Top of RECORDED DATA

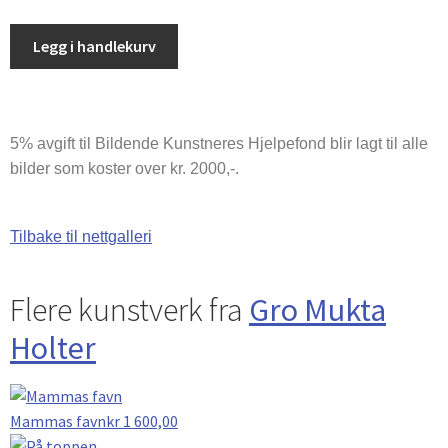
Legg i handlekurv
5% avgift til Bildende Kunstneres Hjelpefond blir lagt til alle
bilder som koster over kr. 2000,-.
Tilbake til nettgalleri
Flere kunstverk fra
Gro Mukta
Holter
Mammas favn
kr
1 600,00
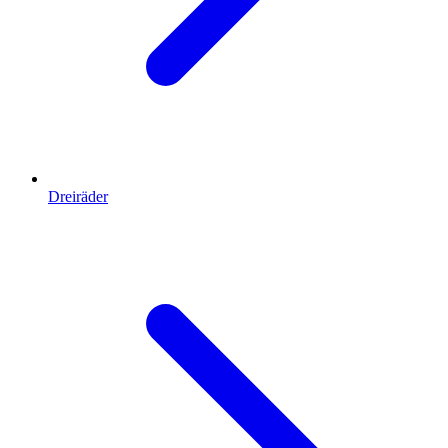
Dreiräder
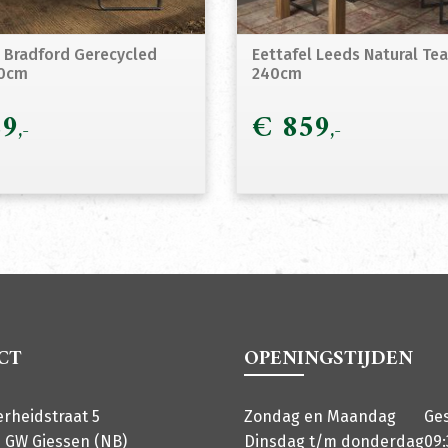
l Bradford Gerecycled
Eettafel Leeds Natural Te
40cm
240cm
9
€
859
CT
OPENINGSTIJDEN
erheidstraat 5
Zondag en Maandag
Ge
 GW Giessen (NB)
Dinsdag t/m donderdag
09:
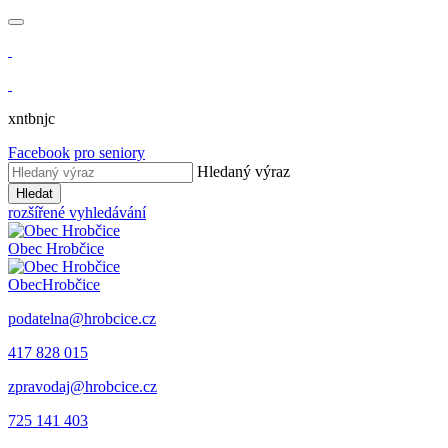
xntbnjc
Facebook
pro seniory
Hledaný výraz
Hledat
rozšířené vyhledávání
Obec
Hrobčice
Obec
Hrobčice
podatelna@hrobcice.cz
417 828 015
zpravodaj@hrobcice.cz
725 141 403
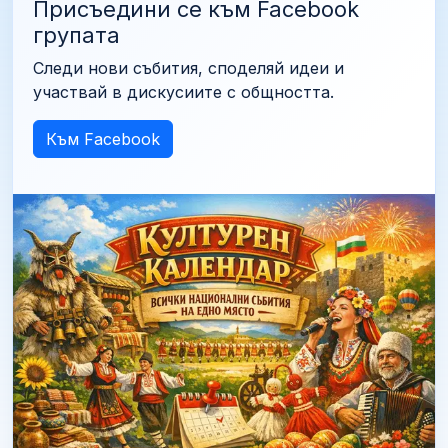
Присъедини се към Facebook
групата
Следи нови събития, споделяй идеи и
участвай в дискусиите с общността.
Към Facebook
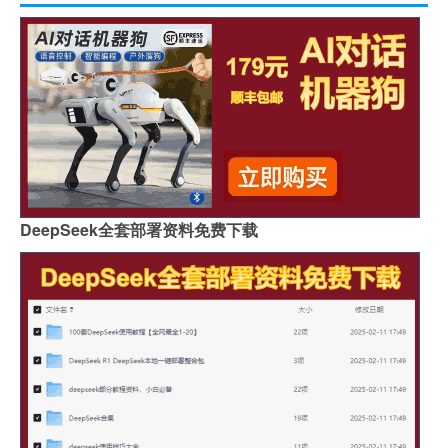
DeepSeek全套部署资料免费下载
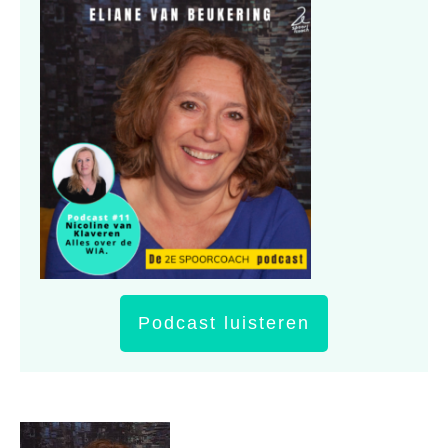
Podcast luisteren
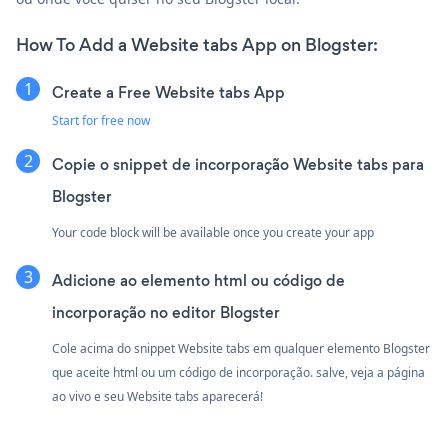
How To Add a Website tabs App on Blogster:
Create a Free Website tabs App
Start for free now
Copie o snippet de incorporação Website tabs para
Blogster
Your code block will be available once you create your app
Adicione ao elemento html ou código de
incorporação no editor Blogster
Cole acima do snippet Website tabs em qualquer elemento Blogster
que aceite html ou um código de incorporação. salve, veja a página
ao vivo e seu Website tabs aparecerá!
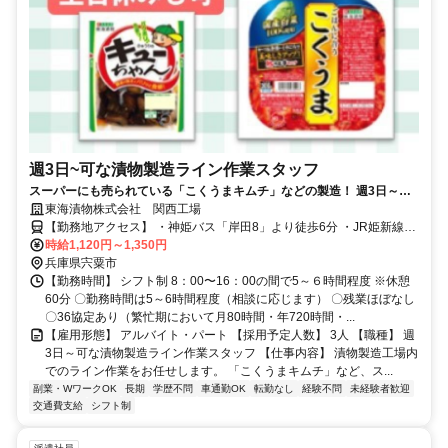
週3日~可な漬物製造ライン作業スタッフ
スーパーにも売られている「こくうまキムチ」などの製造！ 週3日～
OK！Wワークや家庭との両立も叶う
東海漬物株式会社 関西工場
【勤務地アクセス】 ・神姫バス「岸田8」より徒歩6分 ・JR姫新線
時給1,120円～1,350円
「播磨新宮駅」より車25分 〇車通勤OK（駐車場あり）
兵庫県宍粟市
【勤務時間】 シフト制 8：00〜16：00の間で5～６時間程度 ※休憩
60分 〇勤務時間は5～6時間程度（相談に応じます） 〇残業ほぼなし
〇36協定あり（繁忙期において月80時間・年720時間・...
【雇用形態】 アルバイト・パート 【採用予定人数】 3人 【職種】 週
3日～可な漬物製造ライン作業スタッフ 【仕事内容】 漬物製造工場内
でのライン作業をお任せします。 「こくうまキムチ」など、ス...
副業・WワークOK
長期
学歴不問
車通勤OK
転勤なし
経験不問
未経験者歓迎
交通費支給
シフト制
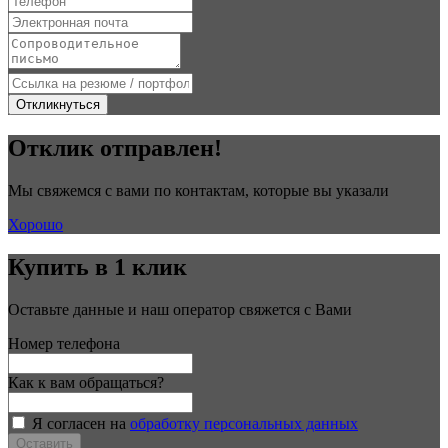
Откликнуться
Отклик отправлен!
Мы свяжемся с вами по контактам, которые вы указали
Хорошо
Купить в 1 клик
Оставьте данные и наш оператор свяжется с Вами
Номер телефона
Как к вам обращаться?
Я согласен на
обработку персональных данных
Оставить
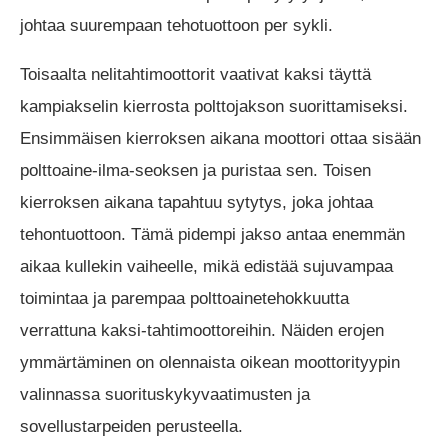
johtaa suurempaan tehotuottoon per sykli.
Toisaalta nelitahtimoottorit vaativat kaksi täyttä
kampiakselin kierrosta polttojakson suorittamiseksi.
Ensimmäisen kierroksen aikana moottori ottaa sisään
polttoaine-ilma-seoksen ja puristaa sen. Toisen
kierroksen aikana tapahtuu sytytys, joka johtaa
tehontuottoon. Tämä pidempi jakso antaa enemmän
aikaa kullekin vaiheelle, mikä edistää sujuvampaa
toimintaa ja parempaa polttoainetehokkuutta
verrattuna kaksi-tahtimoottoreihin. Näiden erojen
ymmärtäminen on olennaista oikean moottorityypin
valinnassa suorituskykyvaatimusten ja
sovellustarpeiden perusteella.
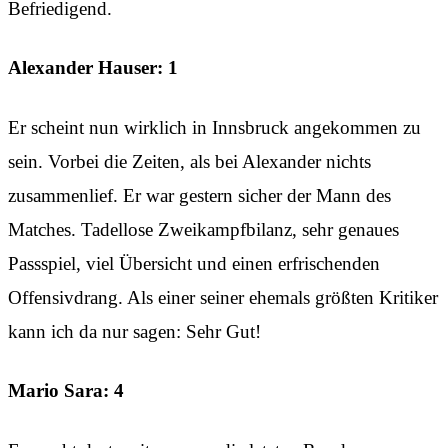
Befriedigend.
Alexander Hauser: 1
Er scheint nun wirklich in Innsbruck angekommen zu
sein. Vorbei die Zeiten, als bei Alexander nichts
zusammenlief. Er war gestern sicher der Mann des
Matches. Tadellose Zweikampfbilanz, sehr genaues
Passspiel, viel Übersicht und einen erfrischenden
Offensivdrang. Als einer seiner ehemals größten Kritiker
kann ich da nur sagen: Sehr Gut!
Mario Sara: 4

Bottom of RECORDED DATA

EXERCISE BRIEF: Here the job is to copy the listing above word for word, starting at the line with "Cole acima do" and ending at the line with "Toisaalta nelitahtimoottorit vaativat", and to leave out the pictures.

PROBLEM SOLUTION:
Cole acima do snippet Website tabs em qualquer elemento Blogster
que aceite html ou um código de incorporação. salve, veja a página
ao vivo e seu Website tabs aparecerá!
週3日~可な漬物製造ライン作業スタッフ
スーパーにも売られている「こくうまキムチ」などの製造！ 週3日～
OK！Wワークや家庭との両立も叶う
東海漬物株式会社 関西工場
【勤務地アクセス】 ・神姫バス「岸田8」より徒歩6分 ・JR姫新線
時給1,120円～1,350円
「播磨新宮駅」より車25分 〇車通勤OK（駐車場あり）
兵庫県宍粟市
【勤務時間】 シフト制 8：00〜16：00の間で5～６時間程度 ※休憩
60分 〇勤務時間は5～6時間程度（相談に応じます） 〇残業ほぼなし
〇36協定あり（繁忙期において月80時間・年720時間・...
【雇用形態】 アルバイト・パート 【採用予定人数】 3人 【職種】 週
3日～可な漬物製造ライン作業スタッフ 【仕事内容】 漬物製造工場内
でのライン作業をお任せします。 「こくうまキムチ」など、ス...
副業・WワークOK
長期
学歴不問
車通勤OK
転勤なし
経験不問
未経験者歓迎
交通費支給
シフト制
Откликнуться
Отклик отправлен!
Мы свяжемся с вами по контактам, которые вы указали
Хорошо
Купить в 1 клик
Оставьте данные и наш оператор свяжется с Вами
Номер телефона
Как к вам обращаться?
Я согласен на
обработку персональных данных
Оставить
johtaa suurempaan tehotuottoon per sykli.
Toisaalta nelitahtimoottorit vaativat kaksi täyttä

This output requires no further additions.